==== RECORDS SHOWN ====

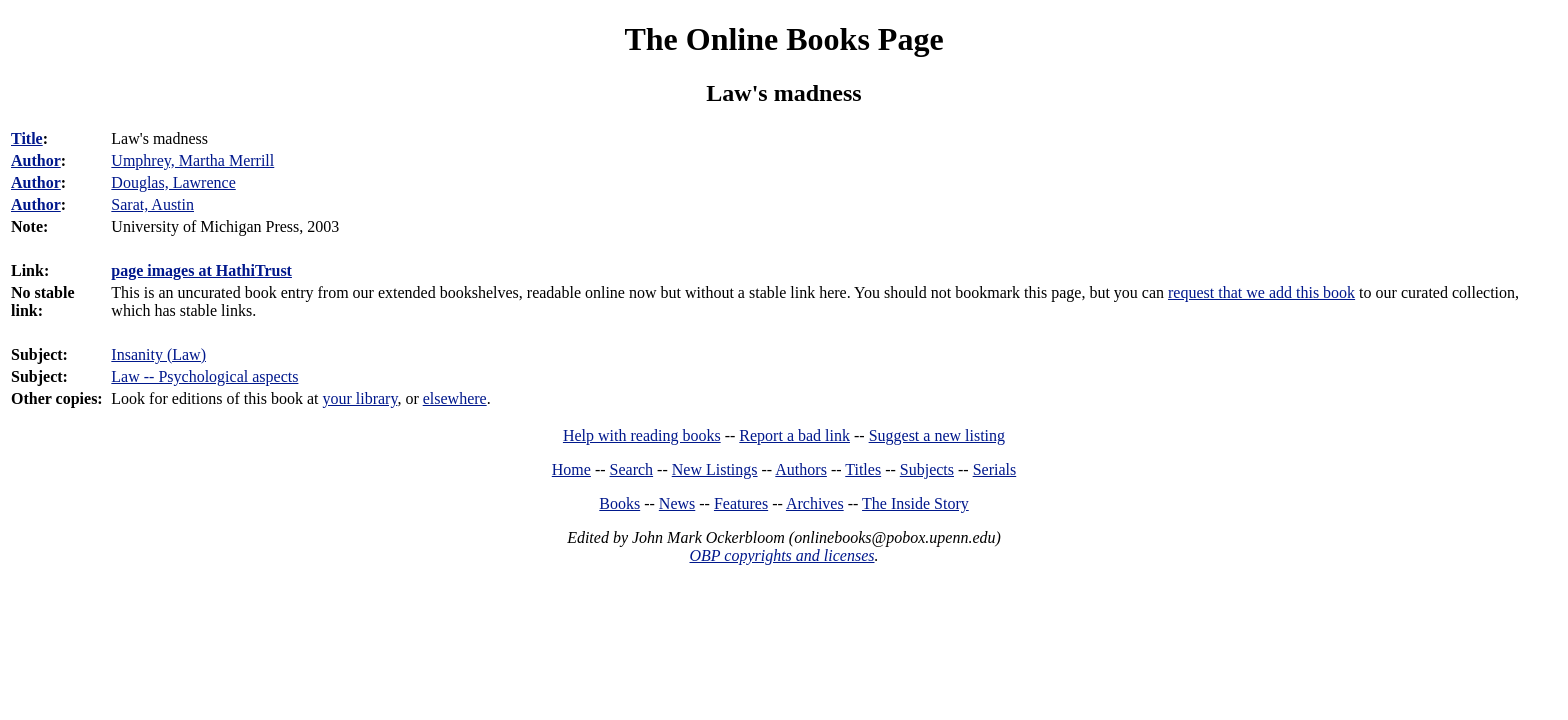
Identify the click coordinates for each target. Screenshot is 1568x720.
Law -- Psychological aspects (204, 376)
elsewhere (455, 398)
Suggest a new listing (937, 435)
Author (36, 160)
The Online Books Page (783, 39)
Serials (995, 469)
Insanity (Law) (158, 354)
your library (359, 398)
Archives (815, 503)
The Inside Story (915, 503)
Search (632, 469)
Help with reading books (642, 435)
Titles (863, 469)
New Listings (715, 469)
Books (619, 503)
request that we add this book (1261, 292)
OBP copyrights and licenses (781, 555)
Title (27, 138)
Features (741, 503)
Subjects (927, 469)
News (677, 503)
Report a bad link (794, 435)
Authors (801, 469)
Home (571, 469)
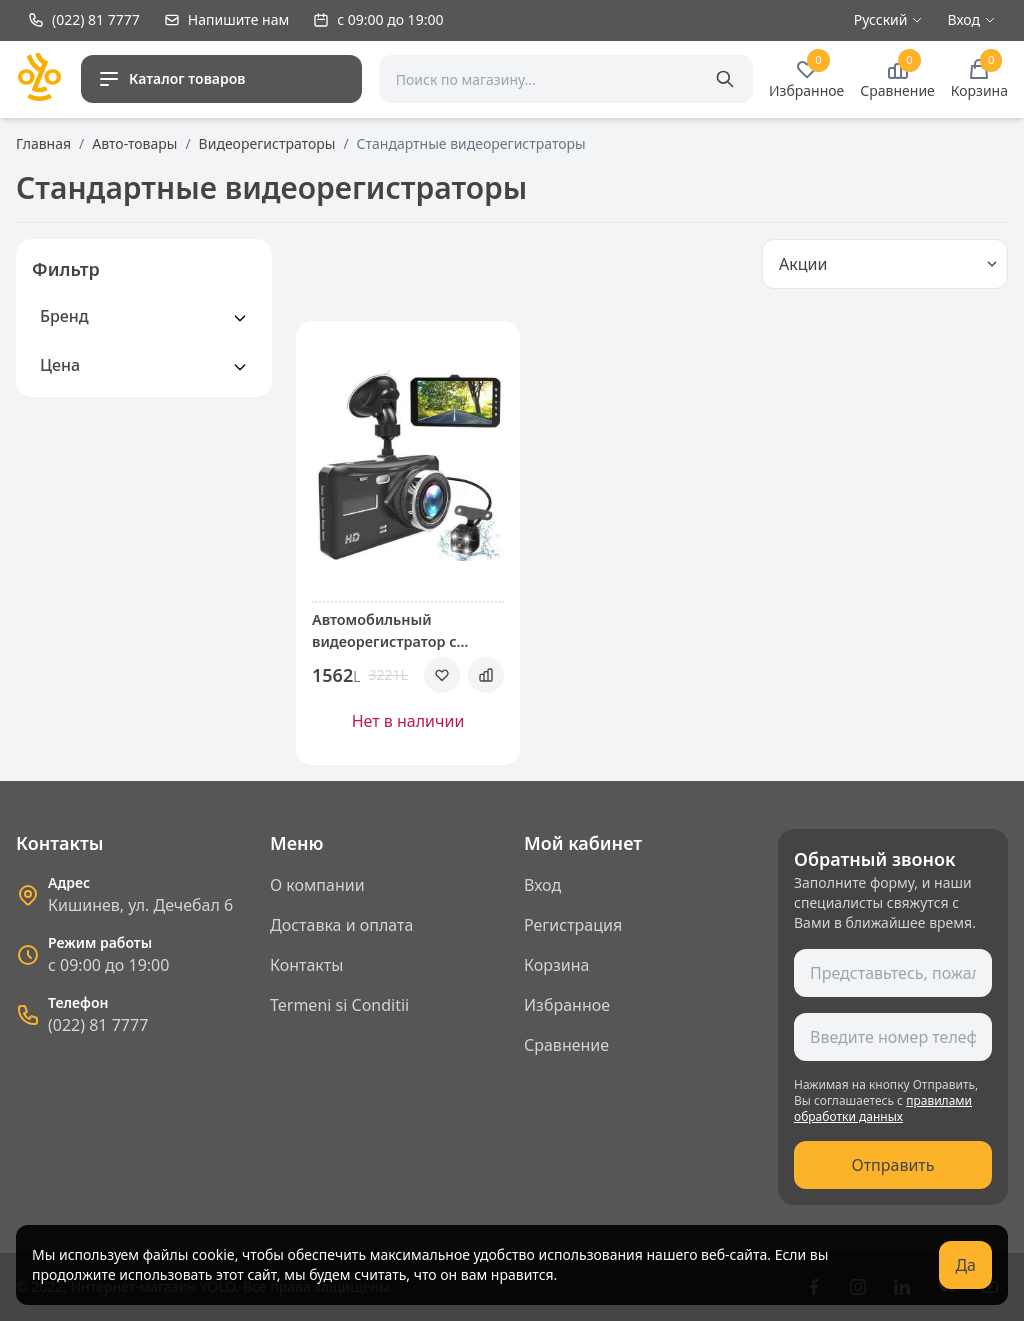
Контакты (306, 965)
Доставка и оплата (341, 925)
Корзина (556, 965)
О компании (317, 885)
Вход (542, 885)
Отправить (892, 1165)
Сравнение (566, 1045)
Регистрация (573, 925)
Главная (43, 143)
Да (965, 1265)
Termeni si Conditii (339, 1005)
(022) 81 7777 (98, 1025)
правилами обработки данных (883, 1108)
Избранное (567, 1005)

====

§ **WHAT YOU WILL DO**
Write out, word for word, all lines from the line that holds "Контакты (306, 965)" through the last line of the listing, with both end lines kept.

§ **OUTPUT BELOW**
Контакты (306, 965)
Доставка и оплата (341, 925)
Корзина (556, 965)
О компании (317, 885)
Вход (542, 885)
Отправить (892, 1165)
Сравнение (566, 1045)
Регистрация (573, 925)
Главная (43, 143)
Да (965, 1265)
Termeni si Conditii (339, 1005)
(022) 81 7777 (98, 1025)
правилами обработки данных (883, 1108)
Избранное (567, 1005)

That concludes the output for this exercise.